_TASK DETAILS_
In the entries below, find each line bearing the string "ВСЕХ" and copy it.

##### EXTRACTED DATA #####

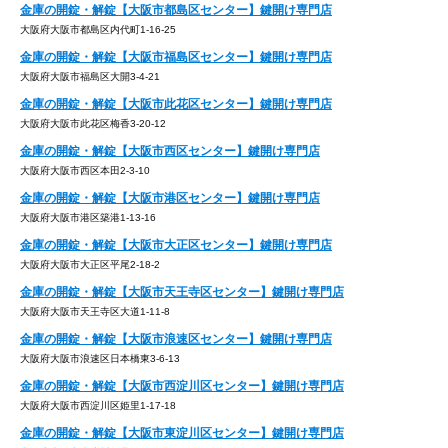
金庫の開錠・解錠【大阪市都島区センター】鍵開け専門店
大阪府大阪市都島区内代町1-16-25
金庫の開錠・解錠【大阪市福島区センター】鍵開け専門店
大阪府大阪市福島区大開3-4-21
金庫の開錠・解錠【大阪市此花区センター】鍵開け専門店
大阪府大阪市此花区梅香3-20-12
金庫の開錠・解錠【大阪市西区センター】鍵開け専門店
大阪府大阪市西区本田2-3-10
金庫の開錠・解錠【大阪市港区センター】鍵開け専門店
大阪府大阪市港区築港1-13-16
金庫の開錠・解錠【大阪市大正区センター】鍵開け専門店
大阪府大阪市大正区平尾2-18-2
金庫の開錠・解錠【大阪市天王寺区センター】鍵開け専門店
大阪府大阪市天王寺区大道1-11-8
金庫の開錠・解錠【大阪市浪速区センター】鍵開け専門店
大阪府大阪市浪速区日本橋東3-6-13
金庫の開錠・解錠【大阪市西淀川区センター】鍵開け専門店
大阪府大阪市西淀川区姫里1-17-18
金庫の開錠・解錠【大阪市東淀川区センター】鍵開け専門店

#####
##### EXTRACTED DATA #####

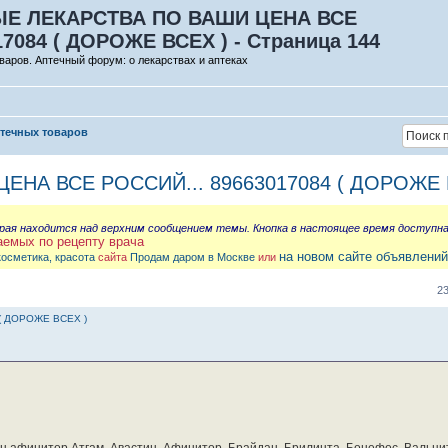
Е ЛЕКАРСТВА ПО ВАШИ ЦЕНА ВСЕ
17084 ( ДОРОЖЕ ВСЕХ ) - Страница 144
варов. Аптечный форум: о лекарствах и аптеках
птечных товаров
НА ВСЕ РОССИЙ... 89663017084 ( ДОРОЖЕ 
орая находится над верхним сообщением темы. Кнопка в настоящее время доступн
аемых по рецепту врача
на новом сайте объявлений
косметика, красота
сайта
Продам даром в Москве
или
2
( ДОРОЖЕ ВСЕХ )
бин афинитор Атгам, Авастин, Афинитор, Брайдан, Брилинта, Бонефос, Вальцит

#####

_YOUR SOLUTION_
17084 ( ДОРОЖЕ ВСЕХ ) - Страница 144
( ДОРОЖЕ ВСЕХ )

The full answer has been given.